I was extremely fortunate to just complete a week long workshop with Arthur Meyerson, a master photographer who is in a category reserved for very few. If you’re not familiar with his name, you are likely familiar with some of his work. It was his finger on the shutter release behind some of the iconic commercial images for Coca-Cola and Puma for almost 20 years. He has just released a book of images that he took for pleasure called “The Color of Light.” He walks with giants such as Ernst Haas, Jay Maisel and Sam Abel.
The workshop was a master class on light, color and gesture. He challenged us each day to come up with images we could hang on the wall embracing each of these characteristics. It was tough. It’s hard enough to come up with one or two images a month or even a year, never mind in a matter of hours. We worked hard to see light where there was none, to see color in a monochromatic landscape and to find gesture where there were no people. Coupeville was a ghost town.

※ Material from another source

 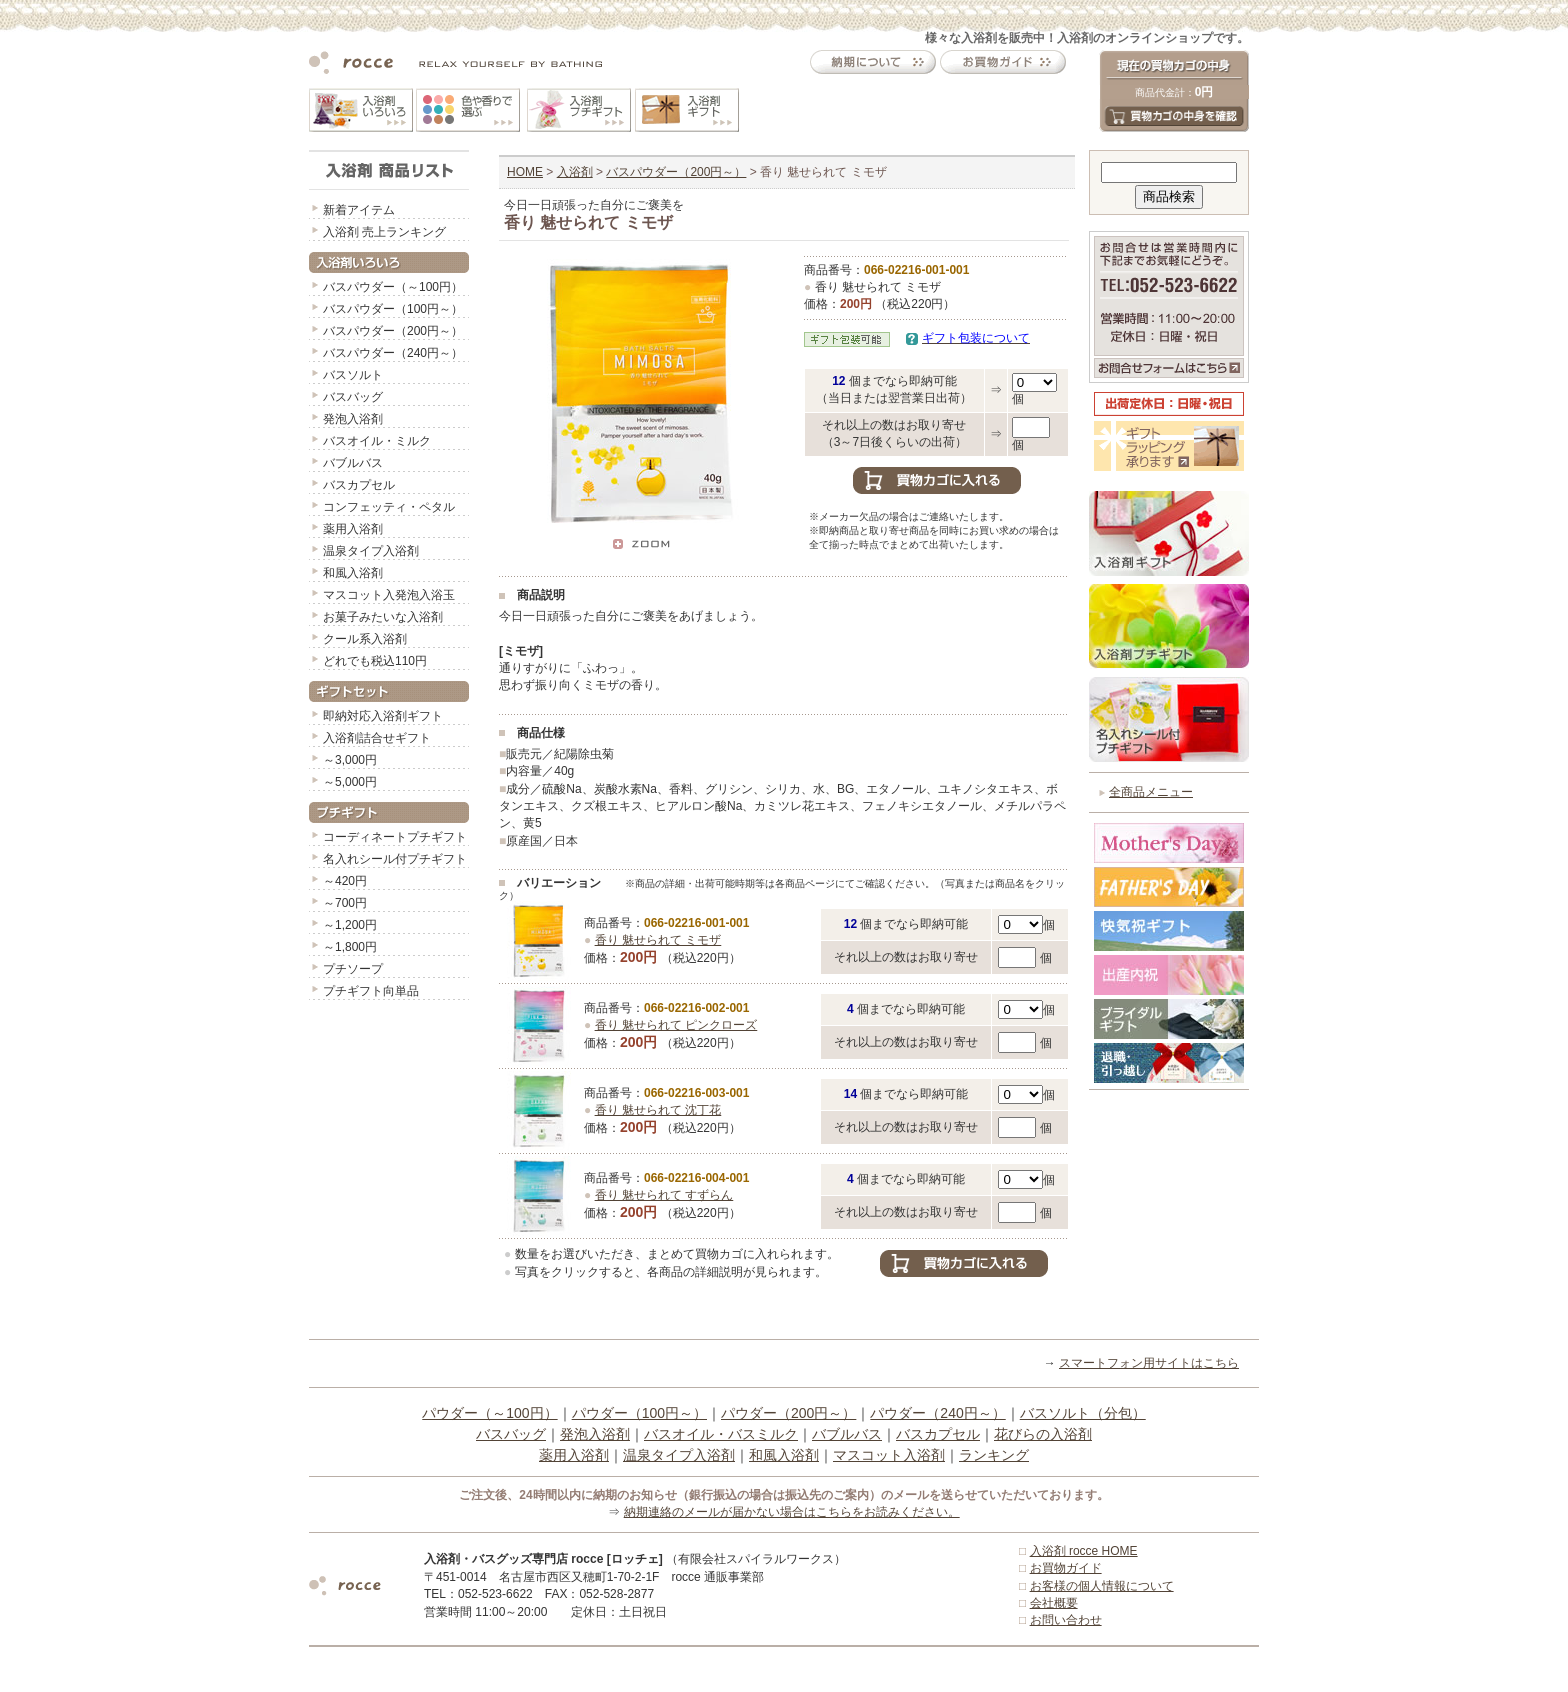 What do you see at coordinates (1066, 1620) in the screenshot?
I see `お問い合わせ` at bounding box center [1066, 1620].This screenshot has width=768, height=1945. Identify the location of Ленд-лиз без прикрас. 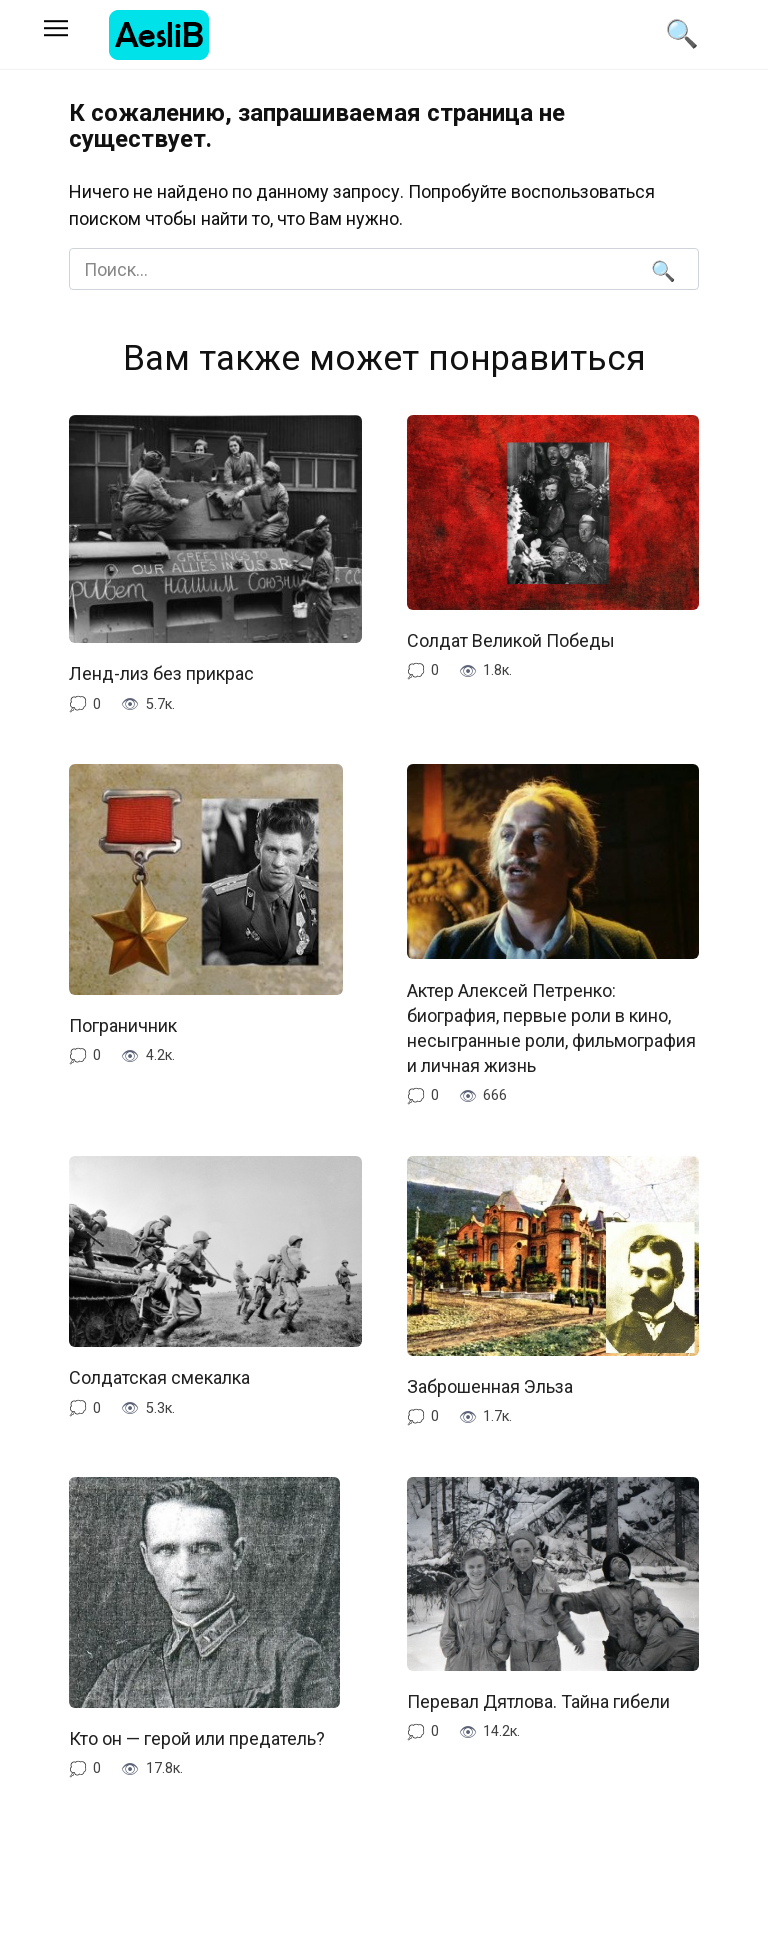
(161, 673).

But sometime during the bitching, angst and frustration, creativity emerged. A spark was ignited and the spirit was rejuvenated. It’s not often you’re in the presence of a master like Arthur and you want, no yearn, to rise to the occasion and produce something worthy. By the end of the week, tension was still high and we were struggling with each press of the shutter, but we were getting it. We found inspiration where earlier in the week, we only found self-pity. We embraced the challenge and decided to make lemonade out of lemons. And in the process, we came up with some pretty good images.
The point of all this is that creativity can be a progression of thoughts, mistakes, missteps and successes. Give yourself a chance to let the creative juices flow and to allow circumstance, serendipity and, even failure, to move you closer to achieving your vision. It will come. It’s not called a body of work for nothing.